Eventually Amélie moves to Paris, lives in a small apartment and works at a café with a group of oddball people. One day she finds a hidden box in her apartment and gets such joy from returning it to its owner that she decides to pattern her life on Princess Di’s and devote herself to doing good deeds. This involves finding café colleagues their soul mates and returning a book of photos to its owner. The owner, it turns out, is a handsome young man. You can guess the rest.
Paris, as seen through Amélie’s eyes, has a bridge, stars, a rising moon, windows and doors all over the place. It has a gnome who lives atop a mushroom, looking like a Travelocity product placement. Designed by David Zinn (who also did the costumes), the set is sadly jumbled and distracting.
Amélie also has too many not-very-tuneful songs (Daniel Messé) and lyrics (Nathan Tysen and Daniel Messé) that are often expository and, frankly, boring or silly. These opening lyrics will give you an idea …
The moment a blue fly takes flight, it passes a fruit stand and lands on a fig, as the new owner’s taking a bite
The one memorable and wonderful exception to this otherwise frivolous musical is Tony nominee Phillipa Soo. When she is on the stage, the entire theatre lights up. Soo, who played the wise, deep, emotional Eliza Schuyler Hamilton in Hamilton, can twist the Amélie audience around her finger with just a playful smile. Dressed in a multi-patterned red dress and black boots, she pushes her boots up and down the Paris bridge and makes you believe in her character and the story. If only she were on the stage all the time.
The other actors, including the leading man, Adam Chanler-Berat, all carry the weight of their characters. They are talented – but replaceable. Soo is not. Thanks to her many screaming fans, she may keep this show afloat longer than it deserves.
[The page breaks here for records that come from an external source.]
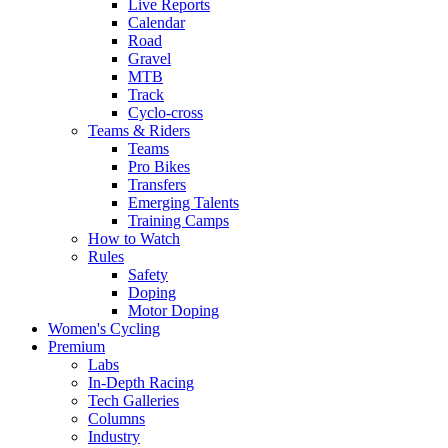
Live Reports
Calendar
Road
Gravel
MTB
Track
Cyclo-cross
Teams & Riders
Teams
Pro Bikes
Transfers
Emerging Talents
Training Camps
How to Watch
Rules
Safety
Doping
Motor Doping
Women's Cycling
Premium
Labs
In-Depth Racing
Tech Galleries
Columns
Industry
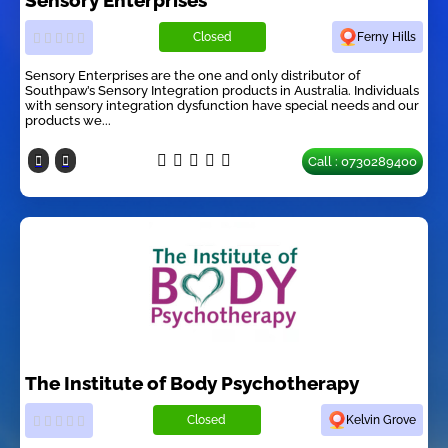
Closed
Ferny Hills
Sensory Enterprises are the one and only distributor of
Southpaw’s Sensory Integration products in Australia. Individuals
with sensory integration dysfunction have special needs and our
products we...
Call : 0730289400
The Institute of Body Psychotherapy
Closed
Kelvin Grove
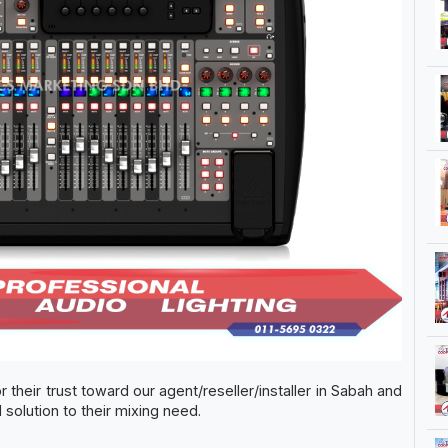
r their trust toward our agent/reseller/installer in Sabah and
solution to their mixing need.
In the breadth and depth of her talent, in her total, compelling charm, Phillipa Soo is another Audra MacDonald. I loved her, but I couldn’t buy into Amélie. Even with a discounted ticket I didn’t get my money’s worth.
Book by Craig Lucas; Music by Daniel Messé; Lyrics by Nathan Tysen and Daniel Messé; Directed by Pam Mackinnon; Musical Staging and Choreography by Sam Pinkleton; Musical Direction by Kimbery Grigsby; Scenic and Costume Design by David Zinn; Lighting Design by Jane Cox and Mark Barton; Sound Design by Kai Harada; Production Design by Peter Nigrini.
Starring: Phillipa Soo and Adam Chanler-Berat with an additional cast of sixteen.